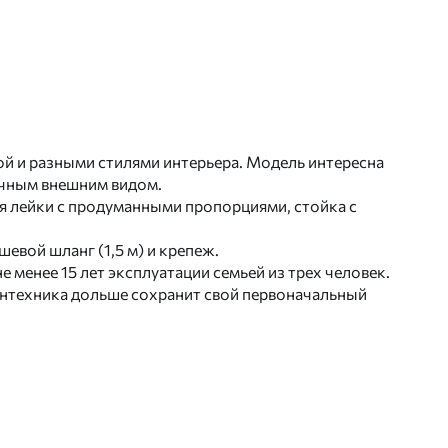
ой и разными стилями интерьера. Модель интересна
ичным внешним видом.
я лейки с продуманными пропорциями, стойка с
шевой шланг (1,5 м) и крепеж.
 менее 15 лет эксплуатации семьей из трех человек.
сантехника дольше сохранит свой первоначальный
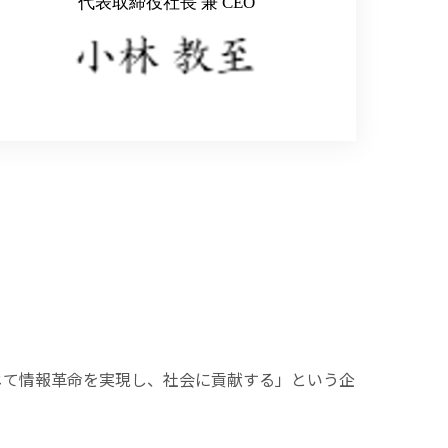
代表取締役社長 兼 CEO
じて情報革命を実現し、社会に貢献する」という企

### Aim of the exercise
Write out, word for word, the line containing "ичным внешним видом." and each line after it to the end of the data, and nothing more. Drop the pictures.

### Task output
ичным внешним видом.
я лейки с продуманными пропорциями, стойка с
шевой шланг (1,5 м) и крепеж.
 менее 15 лет эксплуатации семьей из трех человек.
сантехника дольше сохранит свой первоначальный
代表取締役社長 兼 CEO
じて情報革命を実現し、社会に貢献する」という企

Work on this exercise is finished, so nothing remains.